# Task directions
All lines holding the string "agentúry" should be copied from the data below.

──────── Data ────────

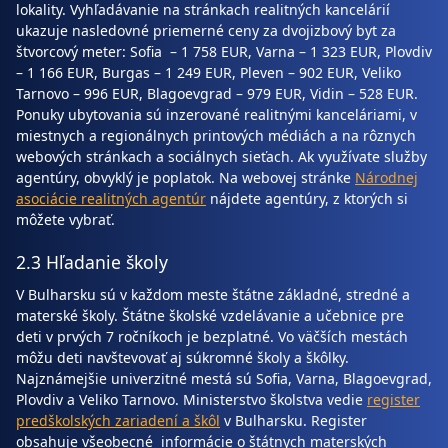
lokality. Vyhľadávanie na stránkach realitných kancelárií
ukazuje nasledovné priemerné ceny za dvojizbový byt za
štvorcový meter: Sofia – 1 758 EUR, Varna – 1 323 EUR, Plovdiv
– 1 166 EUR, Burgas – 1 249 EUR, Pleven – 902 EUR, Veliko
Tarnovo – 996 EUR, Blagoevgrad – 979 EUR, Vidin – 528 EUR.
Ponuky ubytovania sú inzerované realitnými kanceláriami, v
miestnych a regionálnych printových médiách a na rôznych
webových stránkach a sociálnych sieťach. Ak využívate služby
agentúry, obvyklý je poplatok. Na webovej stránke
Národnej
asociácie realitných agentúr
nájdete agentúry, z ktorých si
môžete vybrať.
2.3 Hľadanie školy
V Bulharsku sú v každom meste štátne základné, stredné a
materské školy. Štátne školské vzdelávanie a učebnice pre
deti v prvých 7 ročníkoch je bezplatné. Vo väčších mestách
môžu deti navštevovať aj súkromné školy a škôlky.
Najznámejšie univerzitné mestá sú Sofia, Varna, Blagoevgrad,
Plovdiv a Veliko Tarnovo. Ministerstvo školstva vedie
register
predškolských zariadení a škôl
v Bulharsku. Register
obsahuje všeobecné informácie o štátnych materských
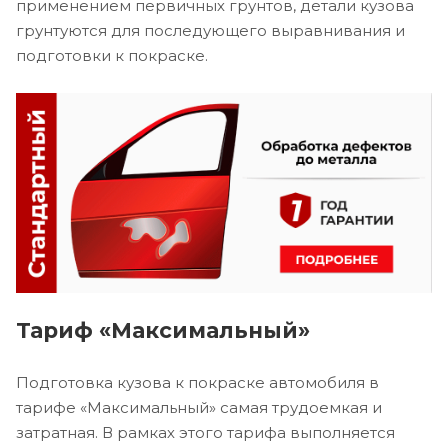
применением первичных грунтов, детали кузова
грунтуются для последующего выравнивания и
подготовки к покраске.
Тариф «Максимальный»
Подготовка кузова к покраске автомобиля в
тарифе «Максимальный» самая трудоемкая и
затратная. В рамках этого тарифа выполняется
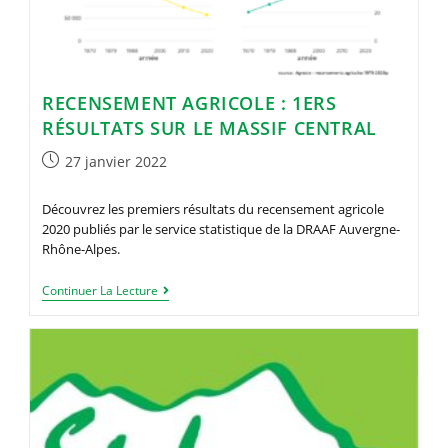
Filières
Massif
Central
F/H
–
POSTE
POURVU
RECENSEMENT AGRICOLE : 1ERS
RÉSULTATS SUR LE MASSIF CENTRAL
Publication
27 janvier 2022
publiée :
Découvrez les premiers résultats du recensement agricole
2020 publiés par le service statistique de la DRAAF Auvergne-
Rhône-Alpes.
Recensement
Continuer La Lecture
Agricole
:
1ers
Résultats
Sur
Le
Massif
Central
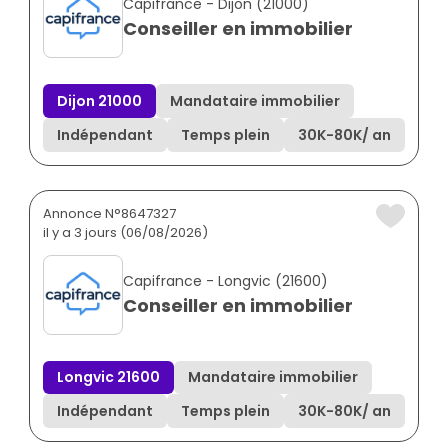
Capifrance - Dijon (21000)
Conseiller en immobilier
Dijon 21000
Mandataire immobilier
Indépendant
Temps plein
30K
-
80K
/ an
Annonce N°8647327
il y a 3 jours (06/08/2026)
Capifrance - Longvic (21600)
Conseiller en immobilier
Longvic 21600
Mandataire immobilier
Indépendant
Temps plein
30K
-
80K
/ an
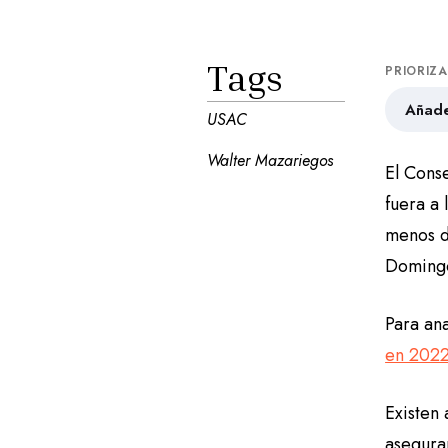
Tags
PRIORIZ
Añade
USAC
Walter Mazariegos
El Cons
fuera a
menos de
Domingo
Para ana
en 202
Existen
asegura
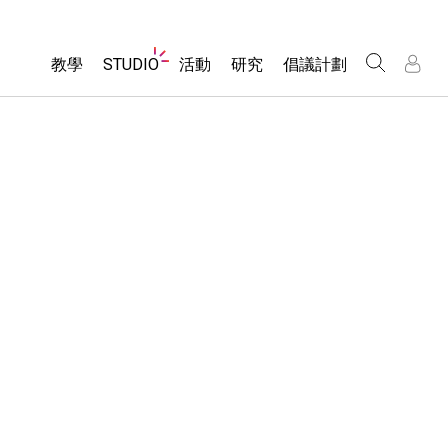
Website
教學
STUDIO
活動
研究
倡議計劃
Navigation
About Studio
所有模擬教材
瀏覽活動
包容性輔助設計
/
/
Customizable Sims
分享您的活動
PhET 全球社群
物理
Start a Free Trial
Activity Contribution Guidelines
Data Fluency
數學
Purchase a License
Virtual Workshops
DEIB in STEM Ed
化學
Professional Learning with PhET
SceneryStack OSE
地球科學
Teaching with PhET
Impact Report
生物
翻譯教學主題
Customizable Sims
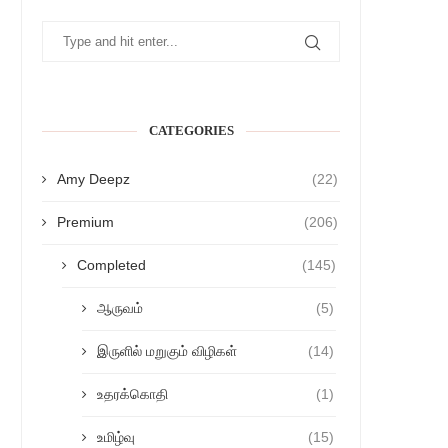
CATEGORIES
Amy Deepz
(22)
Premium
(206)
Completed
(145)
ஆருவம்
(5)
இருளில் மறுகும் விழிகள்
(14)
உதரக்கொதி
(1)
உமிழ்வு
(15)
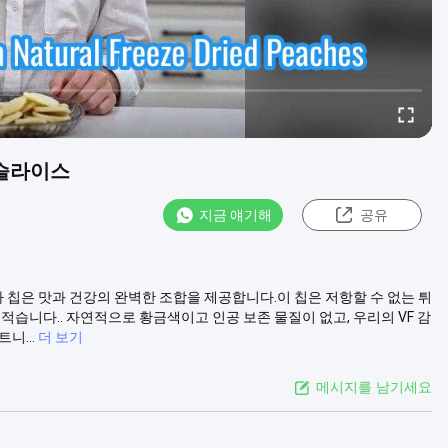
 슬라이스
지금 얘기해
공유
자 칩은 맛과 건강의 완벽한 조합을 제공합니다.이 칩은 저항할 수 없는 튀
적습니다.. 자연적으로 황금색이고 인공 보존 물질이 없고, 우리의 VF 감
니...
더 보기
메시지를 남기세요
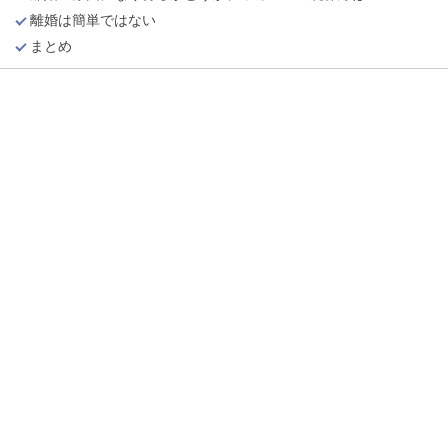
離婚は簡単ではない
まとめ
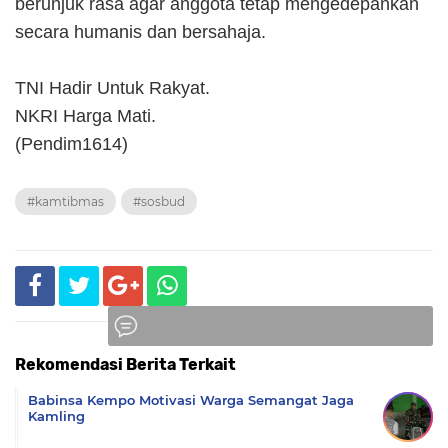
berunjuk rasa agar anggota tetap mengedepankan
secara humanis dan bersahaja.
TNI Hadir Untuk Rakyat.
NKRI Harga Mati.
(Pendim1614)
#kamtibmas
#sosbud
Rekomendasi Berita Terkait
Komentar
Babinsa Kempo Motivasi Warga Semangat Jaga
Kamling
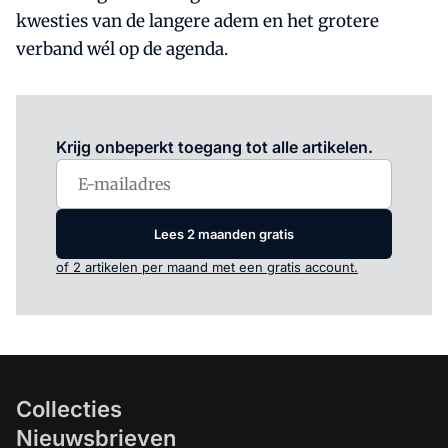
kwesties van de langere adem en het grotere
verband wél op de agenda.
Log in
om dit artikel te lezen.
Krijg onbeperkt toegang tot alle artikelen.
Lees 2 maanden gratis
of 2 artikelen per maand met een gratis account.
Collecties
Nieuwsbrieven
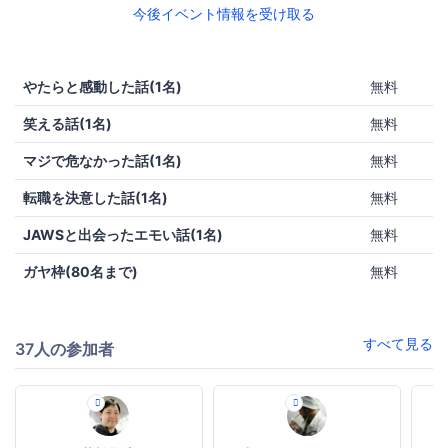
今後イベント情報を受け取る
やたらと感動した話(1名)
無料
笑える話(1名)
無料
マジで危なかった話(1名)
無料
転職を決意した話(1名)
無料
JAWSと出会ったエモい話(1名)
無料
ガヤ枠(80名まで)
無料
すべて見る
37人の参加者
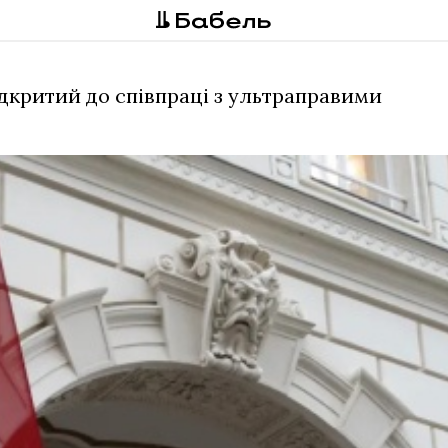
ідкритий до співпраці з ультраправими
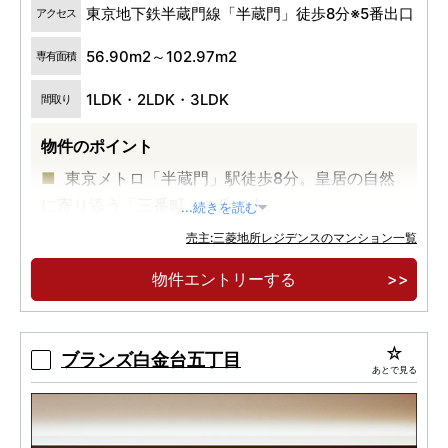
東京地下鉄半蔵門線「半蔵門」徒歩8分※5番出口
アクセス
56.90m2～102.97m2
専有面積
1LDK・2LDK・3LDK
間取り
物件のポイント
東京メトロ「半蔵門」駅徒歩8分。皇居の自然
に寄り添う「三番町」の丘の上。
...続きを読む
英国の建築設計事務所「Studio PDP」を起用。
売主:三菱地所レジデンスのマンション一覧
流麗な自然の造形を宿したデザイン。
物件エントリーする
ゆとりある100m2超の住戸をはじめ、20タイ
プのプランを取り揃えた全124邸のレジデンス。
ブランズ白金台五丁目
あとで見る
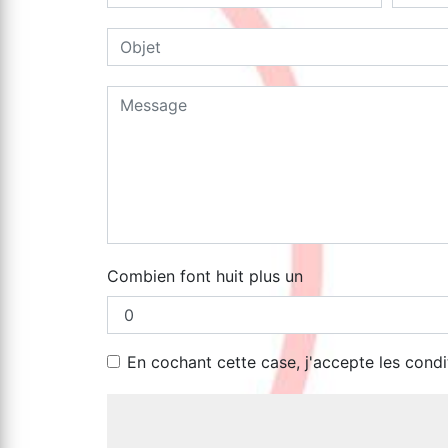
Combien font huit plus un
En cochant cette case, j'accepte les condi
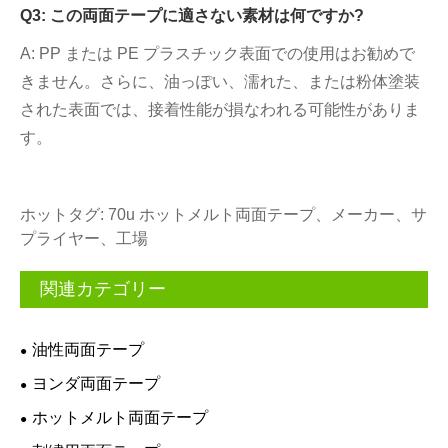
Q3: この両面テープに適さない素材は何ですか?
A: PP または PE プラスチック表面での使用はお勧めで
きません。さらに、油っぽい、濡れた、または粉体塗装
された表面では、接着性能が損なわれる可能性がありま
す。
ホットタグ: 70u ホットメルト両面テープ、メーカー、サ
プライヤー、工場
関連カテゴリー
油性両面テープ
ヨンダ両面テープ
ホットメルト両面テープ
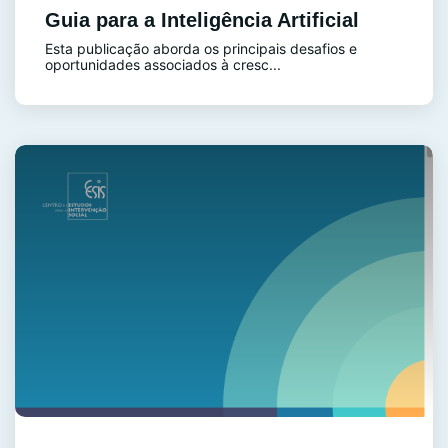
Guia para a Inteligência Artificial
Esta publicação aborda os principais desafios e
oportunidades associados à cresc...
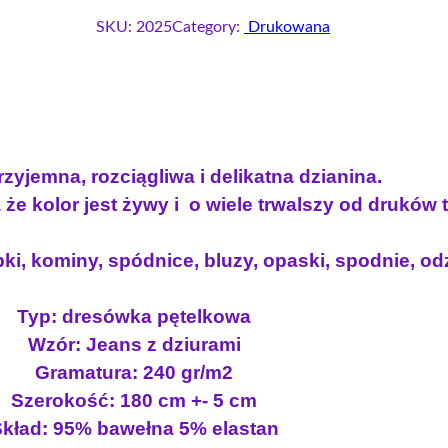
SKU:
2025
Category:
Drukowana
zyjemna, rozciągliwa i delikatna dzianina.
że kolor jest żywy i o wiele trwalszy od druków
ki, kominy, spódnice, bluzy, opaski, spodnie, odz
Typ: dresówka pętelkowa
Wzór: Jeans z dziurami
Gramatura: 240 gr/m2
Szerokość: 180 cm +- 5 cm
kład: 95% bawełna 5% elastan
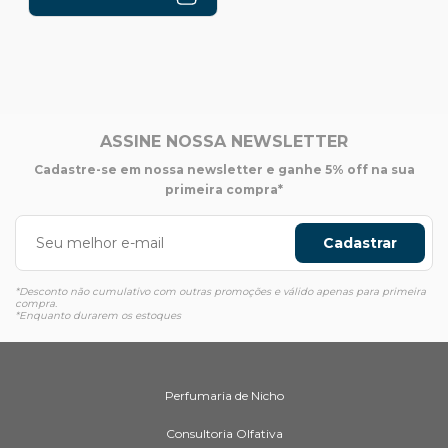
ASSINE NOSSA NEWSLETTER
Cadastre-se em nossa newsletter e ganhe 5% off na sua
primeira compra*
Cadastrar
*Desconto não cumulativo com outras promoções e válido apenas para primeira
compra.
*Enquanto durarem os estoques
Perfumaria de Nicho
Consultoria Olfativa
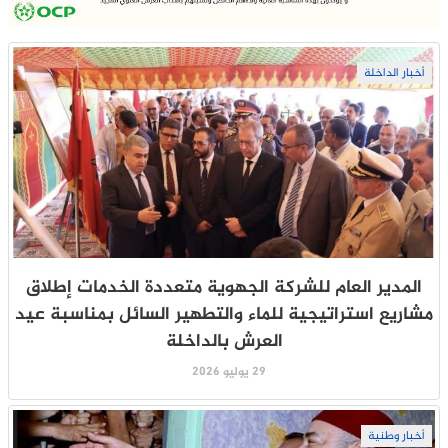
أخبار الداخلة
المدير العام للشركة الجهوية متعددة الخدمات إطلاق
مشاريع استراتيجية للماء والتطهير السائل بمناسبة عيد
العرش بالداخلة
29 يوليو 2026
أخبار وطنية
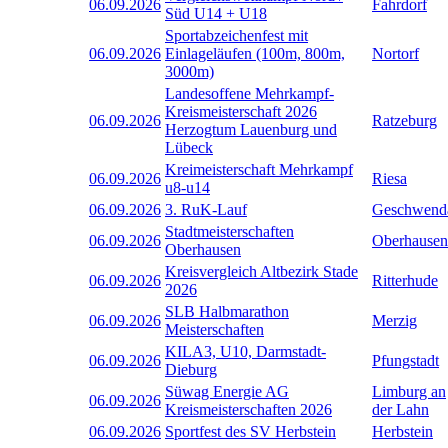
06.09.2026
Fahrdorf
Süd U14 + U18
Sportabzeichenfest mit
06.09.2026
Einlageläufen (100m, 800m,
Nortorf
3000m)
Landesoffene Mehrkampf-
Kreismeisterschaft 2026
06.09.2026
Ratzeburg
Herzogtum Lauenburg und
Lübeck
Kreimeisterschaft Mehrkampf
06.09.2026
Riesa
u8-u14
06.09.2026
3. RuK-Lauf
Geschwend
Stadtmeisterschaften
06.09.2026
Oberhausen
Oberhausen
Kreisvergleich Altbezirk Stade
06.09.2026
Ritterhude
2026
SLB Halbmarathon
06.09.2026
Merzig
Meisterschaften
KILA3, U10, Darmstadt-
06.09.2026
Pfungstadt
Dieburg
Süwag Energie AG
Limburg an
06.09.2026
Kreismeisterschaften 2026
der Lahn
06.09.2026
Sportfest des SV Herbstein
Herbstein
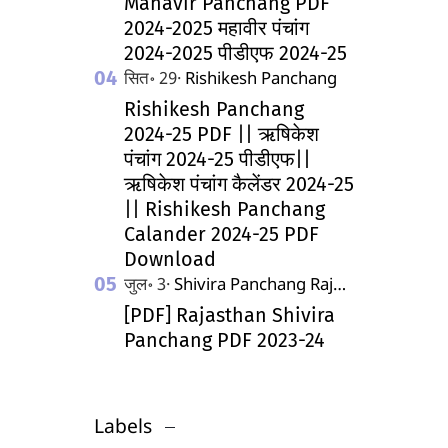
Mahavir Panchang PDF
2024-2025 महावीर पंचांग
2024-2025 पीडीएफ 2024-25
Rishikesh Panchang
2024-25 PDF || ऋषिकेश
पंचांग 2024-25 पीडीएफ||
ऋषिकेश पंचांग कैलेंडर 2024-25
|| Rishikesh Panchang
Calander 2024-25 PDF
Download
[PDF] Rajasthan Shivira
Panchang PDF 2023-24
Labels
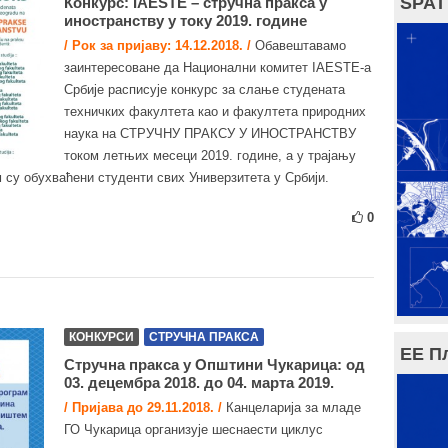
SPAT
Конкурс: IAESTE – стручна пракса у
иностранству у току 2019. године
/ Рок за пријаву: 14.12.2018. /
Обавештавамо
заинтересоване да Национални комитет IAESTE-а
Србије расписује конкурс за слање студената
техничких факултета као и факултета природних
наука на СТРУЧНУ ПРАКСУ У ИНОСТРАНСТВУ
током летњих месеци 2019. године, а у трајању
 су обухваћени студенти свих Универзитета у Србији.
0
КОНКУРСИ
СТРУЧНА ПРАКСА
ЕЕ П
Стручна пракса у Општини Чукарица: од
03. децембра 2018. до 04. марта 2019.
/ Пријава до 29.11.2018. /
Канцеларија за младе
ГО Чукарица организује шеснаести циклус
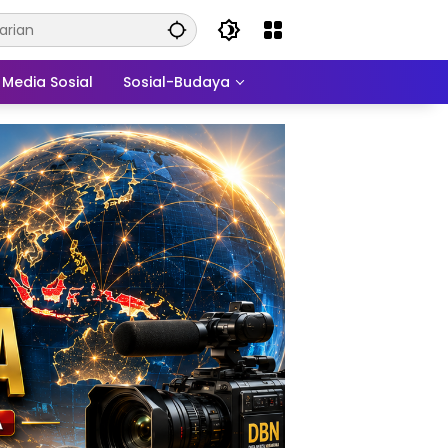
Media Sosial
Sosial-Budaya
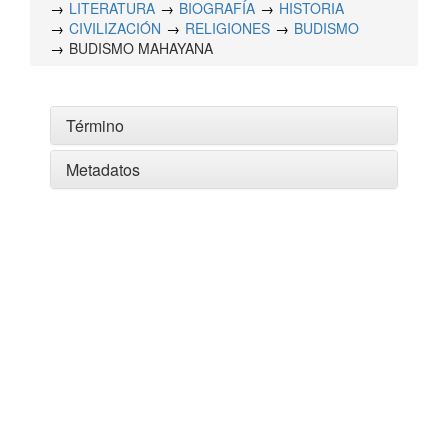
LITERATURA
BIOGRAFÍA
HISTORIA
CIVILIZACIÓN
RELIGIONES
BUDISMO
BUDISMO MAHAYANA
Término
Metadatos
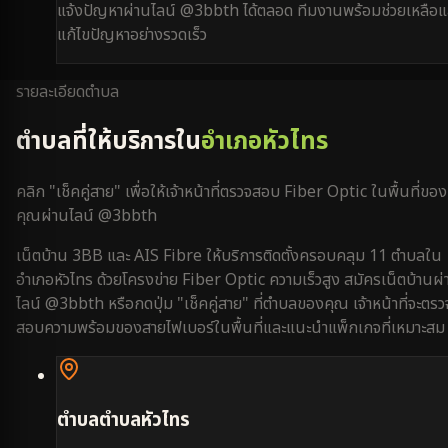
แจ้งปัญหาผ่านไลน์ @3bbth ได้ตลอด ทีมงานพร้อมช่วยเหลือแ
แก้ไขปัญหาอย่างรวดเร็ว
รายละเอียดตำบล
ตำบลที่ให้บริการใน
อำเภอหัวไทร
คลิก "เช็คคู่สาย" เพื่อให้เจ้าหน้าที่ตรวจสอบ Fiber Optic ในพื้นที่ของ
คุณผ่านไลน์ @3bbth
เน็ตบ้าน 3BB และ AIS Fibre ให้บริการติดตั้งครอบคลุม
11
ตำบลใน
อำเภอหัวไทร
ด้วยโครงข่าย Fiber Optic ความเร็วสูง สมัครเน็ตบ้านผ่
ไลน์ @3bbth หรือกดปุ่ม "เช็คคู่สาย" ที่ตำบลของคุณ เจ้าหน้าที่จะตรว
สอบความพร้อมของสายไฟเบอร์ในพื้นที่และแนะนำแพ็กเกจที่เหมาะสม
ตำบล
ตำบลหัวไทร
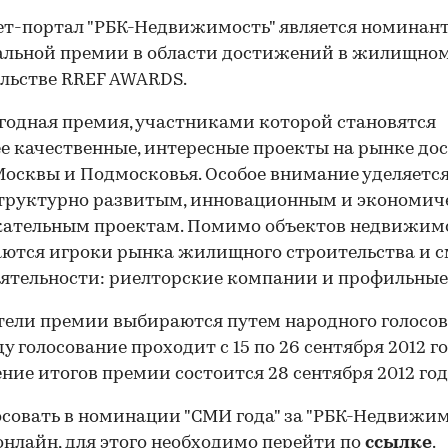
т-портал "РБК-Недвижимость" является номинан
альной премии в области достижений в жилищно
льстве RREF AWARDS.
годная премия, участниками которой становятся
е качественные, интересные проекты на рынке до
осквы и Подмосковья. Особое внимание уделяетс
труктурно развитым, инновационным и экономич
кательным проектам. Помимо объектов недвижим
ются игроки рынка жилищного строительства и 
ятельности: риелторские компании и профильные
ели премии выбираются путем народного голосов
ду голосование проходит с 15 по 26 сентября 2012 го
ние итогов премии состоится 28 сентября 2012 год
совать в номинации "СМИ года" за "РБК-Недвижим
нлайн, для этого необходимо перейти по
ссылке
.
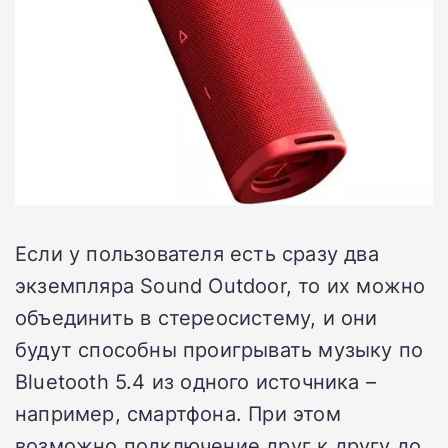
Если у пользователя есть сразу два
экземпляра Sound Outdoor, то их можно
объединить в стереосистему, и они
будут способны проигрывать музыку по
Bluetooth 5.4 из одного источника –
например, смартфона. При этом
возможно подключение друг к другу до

────────

# Answer for the task
agentúry, obvyklý je poplatok. Na webovej stránke
nájdete agentúry, z ktorých si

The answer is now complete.